Scholarships and Fellowships
Scholarships and fellowships may be fully or partially taxable, or nontaxable. If the taxpayer received a Form W-2 for the scholarship or fellowship, include the amount on Form 1040, just as you would for any other Form W-2. This income is included in the total on Form 1040, line 7.
Form 1098-T lists qualified tuition and related expenses billed by the school. Verify that these amounts have been paid. It also lists scholarship and fellowship grant money the student received. If scholarships or grants exceed the qualified educational costs, some of the grant or scholarship money may be taxable.
Loan Repayment Assistance Programs (LRAPs)

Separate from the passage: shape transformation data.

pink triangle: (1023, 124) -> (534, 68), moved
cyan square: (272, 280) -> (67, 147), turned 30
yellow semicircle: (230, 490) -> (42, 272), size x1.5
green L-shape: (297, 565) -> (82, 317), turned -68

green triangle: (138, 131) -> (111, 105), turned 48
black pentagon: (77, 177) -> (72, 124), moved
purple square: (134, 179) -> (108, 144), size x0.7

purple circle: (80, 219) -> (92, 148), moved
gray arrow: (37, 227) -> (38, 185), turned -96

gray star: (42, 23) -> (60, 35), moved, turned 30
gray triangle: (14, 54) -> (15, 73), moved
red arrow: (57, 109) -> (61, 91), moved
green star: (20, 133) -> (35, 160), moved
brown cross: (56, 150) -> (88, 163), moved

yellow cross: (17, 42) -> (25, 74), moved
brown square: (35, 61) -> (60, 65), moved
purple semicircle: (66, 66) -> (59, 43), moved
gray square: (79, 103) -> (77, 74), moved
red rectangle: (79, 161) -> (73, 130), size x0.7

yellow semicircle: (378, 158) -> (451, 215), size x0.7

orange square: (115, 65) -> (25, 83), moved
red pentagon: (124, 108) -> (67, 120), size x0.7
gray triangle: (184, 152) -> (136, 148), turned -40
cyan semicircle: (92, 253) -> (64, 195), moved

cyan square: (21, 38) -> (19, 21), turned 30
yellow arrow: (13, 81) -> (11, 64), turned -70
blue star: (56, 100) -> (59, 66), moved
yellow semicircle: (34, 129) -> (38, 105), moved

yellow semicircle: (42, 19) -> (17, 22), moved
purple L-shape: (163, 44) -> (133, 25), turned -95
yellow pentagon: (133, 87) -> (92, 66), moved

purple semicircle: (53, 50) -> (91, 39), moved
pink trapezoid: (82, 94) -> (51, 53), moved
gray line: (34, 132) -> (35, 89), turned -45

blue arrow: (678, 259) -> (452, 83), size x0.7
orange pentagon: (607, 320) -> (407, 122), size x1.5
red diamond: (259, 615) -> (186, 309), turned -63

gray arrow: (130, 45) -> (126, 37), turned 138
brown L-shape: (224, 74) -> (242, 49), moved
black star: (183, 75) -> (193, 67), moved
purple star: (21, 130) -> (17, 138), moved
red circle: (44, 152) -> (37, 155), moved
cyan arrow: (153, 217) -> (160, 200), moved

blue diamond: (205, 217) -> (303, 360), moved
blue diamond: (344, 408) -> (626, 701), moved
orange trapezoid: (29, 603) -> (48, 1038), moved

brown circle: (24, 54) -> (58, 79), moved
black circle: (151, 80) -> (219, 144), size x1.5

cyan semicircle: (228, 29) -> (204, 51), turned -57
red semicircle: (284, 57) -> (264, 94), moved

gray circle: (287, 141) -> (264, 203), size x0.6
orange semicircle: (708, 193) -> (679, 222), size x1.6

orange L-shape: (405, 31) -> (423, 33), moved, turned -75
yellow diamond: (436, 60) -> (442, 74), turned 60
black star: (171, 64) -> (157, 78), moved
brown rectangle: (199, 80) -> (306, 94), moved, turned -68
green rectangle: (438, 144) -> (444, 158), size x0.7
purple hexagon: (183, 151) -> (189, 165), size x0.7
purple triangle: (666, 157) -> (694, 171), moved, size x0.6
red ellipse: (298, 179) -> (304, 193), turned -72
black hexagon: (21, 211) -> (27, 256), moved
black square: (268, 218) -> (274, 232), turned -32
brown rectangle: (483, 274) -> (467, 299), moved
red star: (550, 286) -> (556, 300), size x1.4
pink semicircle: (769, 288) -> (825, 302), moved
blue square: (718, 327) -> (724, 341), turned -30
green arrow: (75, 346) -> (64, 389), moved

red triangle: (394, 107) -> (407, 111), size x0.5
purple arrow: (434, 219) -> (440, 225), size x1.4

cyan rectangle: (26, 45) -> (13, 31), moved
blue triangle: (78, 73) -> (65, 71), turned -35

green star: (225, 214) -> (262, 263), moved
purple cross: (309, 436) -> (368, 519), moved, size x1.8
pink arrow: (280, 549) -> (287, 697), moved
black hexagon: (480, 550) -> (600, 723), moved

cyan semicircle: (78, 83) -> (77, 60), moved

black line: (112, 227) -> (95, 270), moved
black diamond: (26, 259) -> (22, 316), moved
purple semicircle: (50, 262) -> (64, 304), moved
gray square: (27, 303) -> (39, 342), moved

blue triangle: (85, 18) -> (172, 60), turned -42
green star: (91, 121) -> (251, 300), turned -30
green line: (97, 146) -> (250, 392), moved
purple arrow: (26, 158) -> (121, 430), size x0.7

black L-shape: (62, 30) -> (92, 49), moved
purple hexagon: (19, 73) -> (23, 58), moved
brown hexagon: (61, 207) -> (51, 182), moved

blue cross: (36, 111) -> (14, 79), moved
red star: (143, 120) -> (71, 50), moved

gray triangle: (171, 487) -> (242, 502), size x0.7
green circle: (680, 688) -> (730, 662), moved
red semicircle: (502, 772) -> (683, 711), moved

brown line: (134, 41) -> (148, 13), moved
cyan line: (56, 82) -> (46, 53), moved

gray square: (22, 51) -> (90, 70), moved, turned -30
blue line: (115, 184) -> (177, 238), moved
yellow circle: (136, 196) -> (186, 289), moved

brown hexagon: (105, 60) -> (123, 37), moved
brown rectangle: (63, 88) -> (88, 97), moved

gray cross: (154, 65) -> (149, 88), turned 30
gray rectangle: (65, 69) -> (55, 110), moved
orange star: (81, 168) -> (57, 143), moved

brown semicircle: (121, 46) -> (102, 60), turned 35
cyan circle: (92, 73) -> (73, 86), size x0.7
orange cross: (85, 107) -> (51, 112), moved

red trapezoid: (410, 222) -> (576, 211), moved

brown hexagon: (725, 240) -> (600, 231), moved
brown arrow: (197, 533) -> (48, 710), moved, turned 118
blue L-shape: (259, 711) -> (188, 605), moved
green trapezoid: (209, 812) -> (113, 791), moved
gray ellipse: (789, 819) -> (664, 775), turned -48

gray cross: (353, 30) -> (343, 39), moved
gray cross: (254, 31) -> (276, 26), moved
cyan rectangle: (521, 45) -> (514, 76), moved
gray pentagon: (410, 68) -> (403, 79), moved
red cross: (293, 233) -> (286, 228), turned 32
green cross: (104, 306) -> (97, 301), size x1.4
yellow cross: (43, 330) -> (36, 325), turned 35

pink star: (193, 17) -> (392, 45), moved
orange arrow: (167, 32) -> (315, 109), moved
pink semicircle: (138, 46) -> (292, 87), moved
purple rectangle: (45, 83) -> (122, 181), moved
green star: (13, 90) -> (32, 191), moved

Health care professionals might receive education loan repayments; they are not taxable if they are made by:
The National Health Service Corps Loan Repayment Program
A state education loan repayment program eligible for funds under the Public Health Service Act, or
Any other state loan repayment or loan forgiveness program that is intended to provide for the increased availability of health services in underserved or health professional shortage areas
NonTaxable Interest
Some interest is not taxable; examples include state and local bonds, qualified Series EE and Series I savings bonds used to pay higher education expenses, and interest earned on a traditional IRA.
U.S. Savings Bonds
Series EE and Series I
The most common type of U.S. savings bonds are Series EE bonds. They are issued at a discount, and the interest is the difference between the purchase price and the amount received when the bonds are redeemed (cashed in).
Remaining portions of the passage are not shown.